148
STEVENS WAS HALFWAY DOWN the block when the shooting started. He ducked behind a car as muzzle flashes lit up the dark block. Felt Windermere slam down beside him.
“Another shooter,” she said. “Where the hell’d he come from?”
Stevens peered over the car. “Wherever it was, he brought a hell of a gun.”
They searched the darkness for the shooter. Saw shadows moving against a patch of bright light up ahead.
“He wasn’t shooting at us,” Windermere said, “was he?”
Stevens shook his head. “Don’t think so.”
She was already running. “So what are we waiting for?”
149
CATALINA RAN, zagging into the shadows, her feet screaming again. Ahead was a busy intersection, more light. Behind her, the silent man.
He’d stopped shooting. The policeman lay dead in front of her, and up the street, where she’d come from, were more voices, shouting, more sirens. The silent man, though, Volovoi, had stopped shooting.
Maybe he’d run out of bullets.
Catalina ducked behind another parked car and peeked back at him. He stood on the sidewalk, unsteady, his breathing slow and ragged. He barely moved. He was injured, she realized. He looked close to death. He would die from his wounds, or he would lurch all the way to that next crowded intersection, and a police officer would see him and shoot him there. All she had to do was stay hidden a few minutes longer and fate would run its course. She was free.

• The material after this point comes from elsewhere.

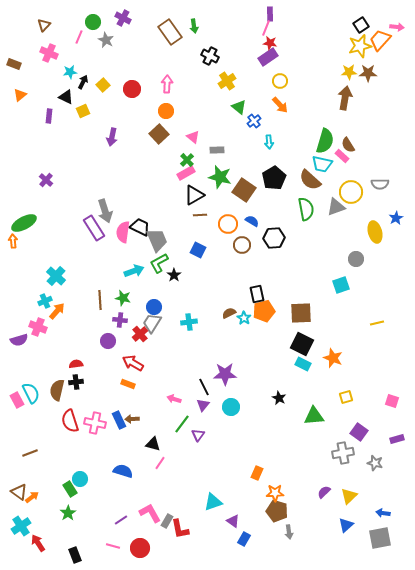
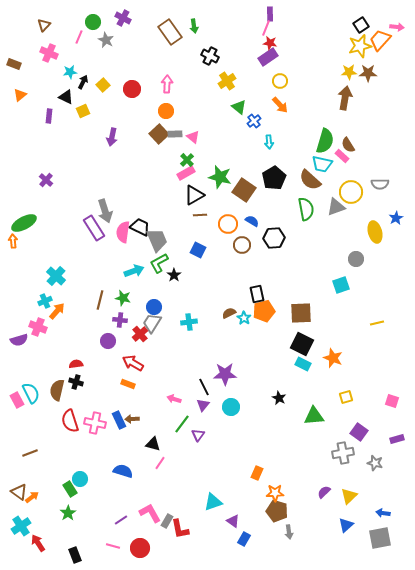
gray rectangle at (217, 150): moved 42 px left, 16 px up
brown line at (100, 300): rotated 18 degrees clockwise
black cross at (76, 382): rotated 24 degrees clockwise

Her parents were safe. Irina was safe.
Catalina Milosovici was safe.
But Dorina wasn’t.
The other girls weren’t.
Catalina stood. Her feet burned beneath her. Her legs ached. Her knees bled. She steadied herself on the parked car, careful not to make noise. Gripped the knife in her hand and inched out of the shadows.
> > >
VOLOVOI LEANED AGAINST a parked Buick and gripped his pistol. Tried to focus his eyes where the light caught the slick steel. His vision was blurry; his whole brain unfocused. He was hurt worse than he’d thought. He needed a rest.
The police were everywhere now. He’d given away his position when he’d shot the city cop, and now the whole circus was coming. NYPD. FBI. A helicopter roared by overhead, its searchlight painting the whole street with light.
He would die here, he realized. The Dragon was dead and his nieces were alive. Surely that should be enough.
Fast footsteps behind him, the police approaching. Volovoi thought about going out shooting, about taking down as many police officers as he could before their bullets felled him. He thought about raising the pistol to his mouth and eating his last bullet instead. He was tired. His thoughts were slow and foggy. He was still mulling the question when Catalina Milosovici stepped out of the shadows.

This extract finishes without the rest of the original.